* [About this task]
All lines from the one containing "Task: Click on the June" through the last line of the listing should be given again exactly, with no pictures.

□ □ □ □ □

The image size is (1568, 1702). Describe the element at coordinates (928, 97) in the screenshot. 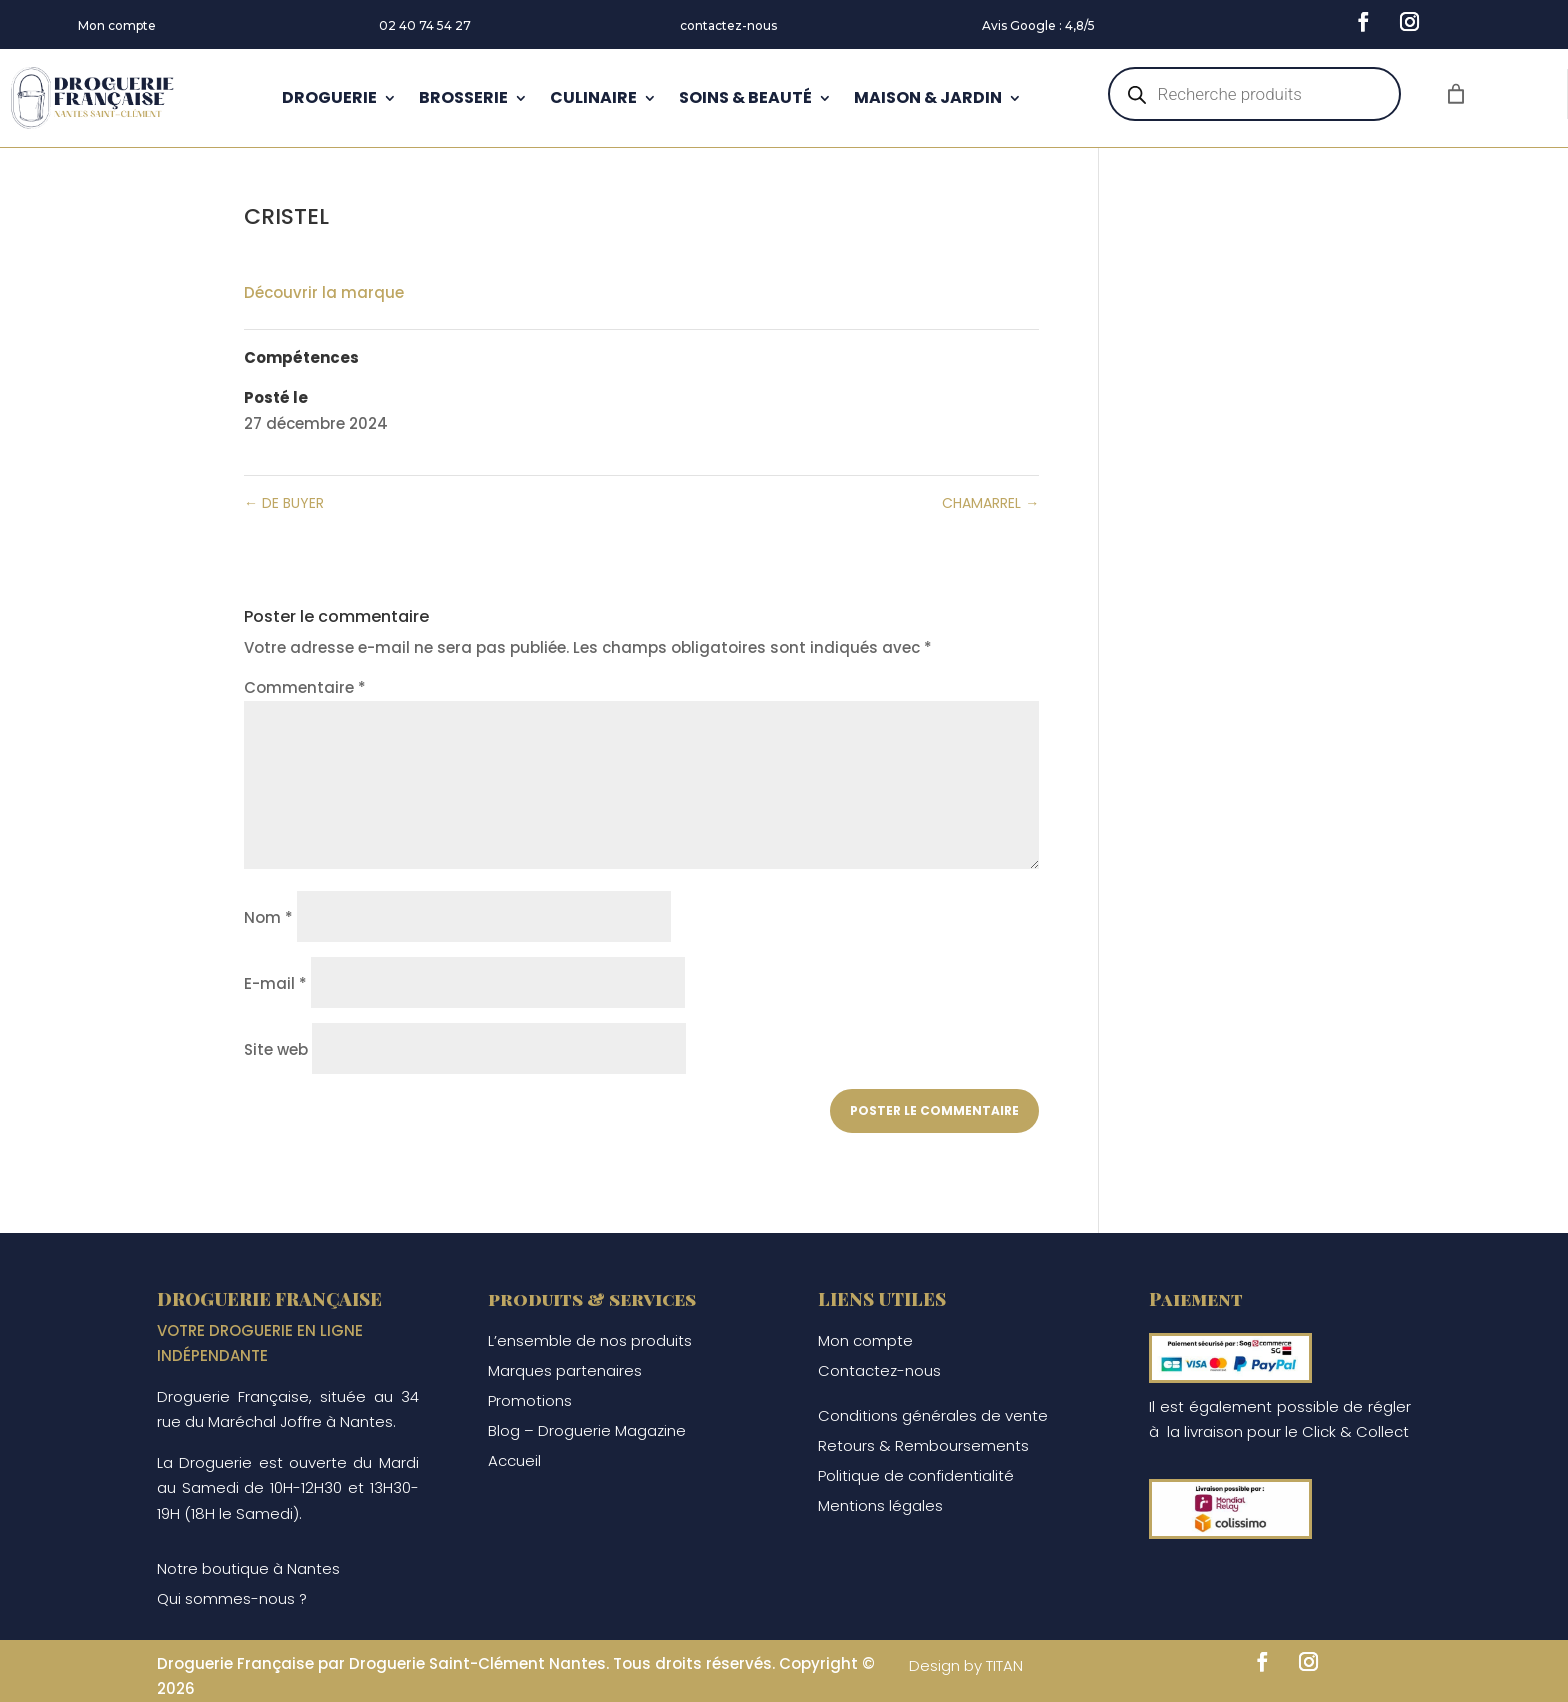

I see `MAISON & JARDIN` at that location.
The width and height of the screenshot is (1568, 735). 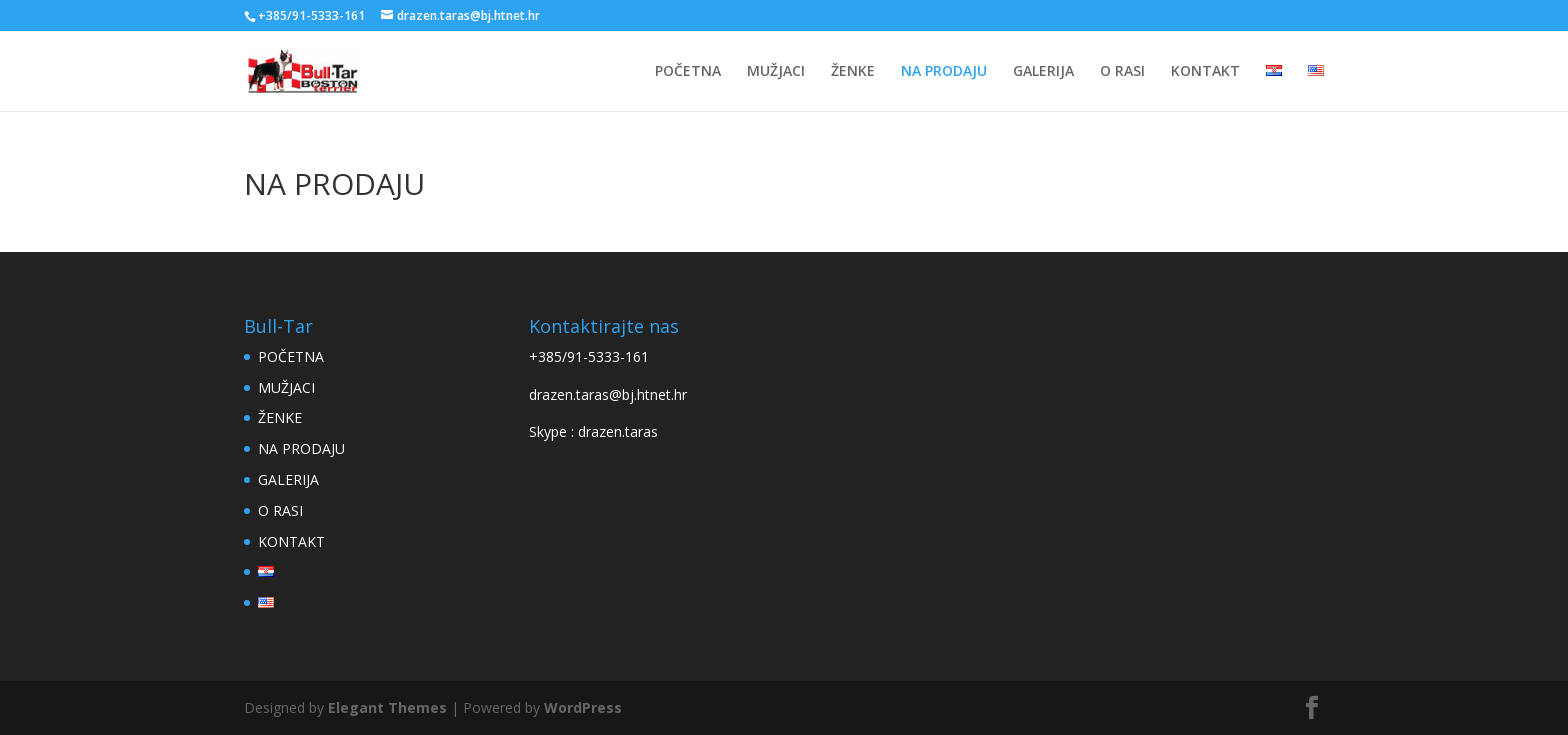 What do you see at coordinates (1043, 72) in the screenshot?
I see `GALERIJA` at bounding box center [1043, 72].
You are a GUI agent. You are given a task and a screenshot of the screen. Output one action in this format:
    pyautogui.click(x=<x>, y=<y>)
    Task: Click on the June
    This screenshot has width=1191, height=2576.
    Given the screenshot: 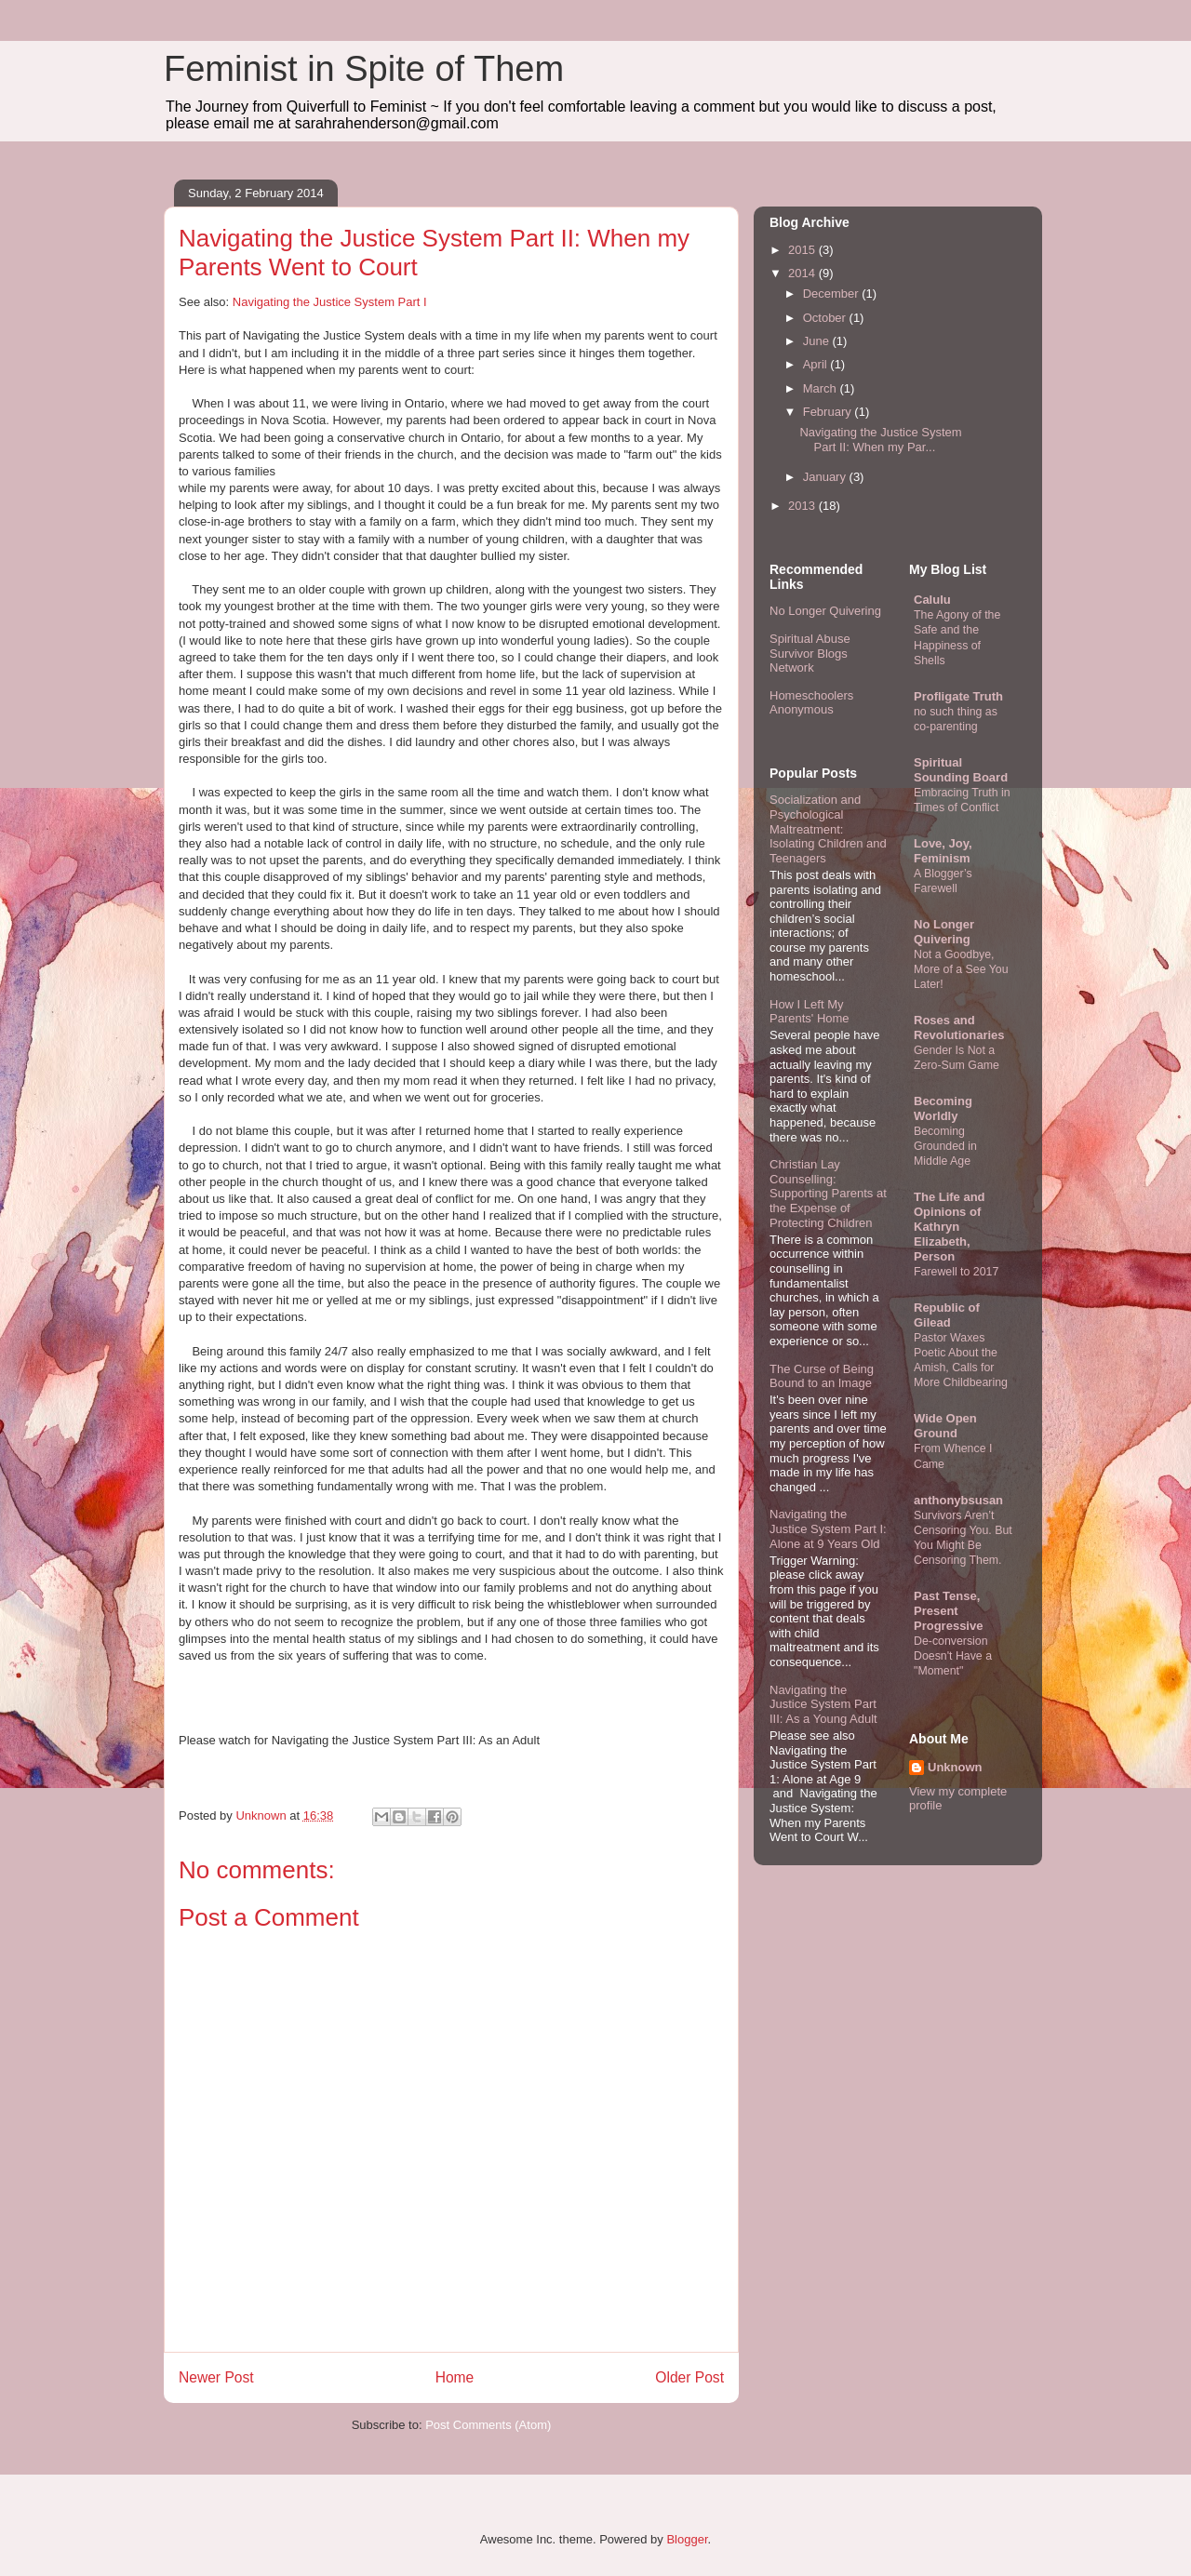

□ □ □ □ □

* [Problem solution]
    Task: Click on the June
    This screenshot has width=1191, height=2576.
    Given the screenshot: 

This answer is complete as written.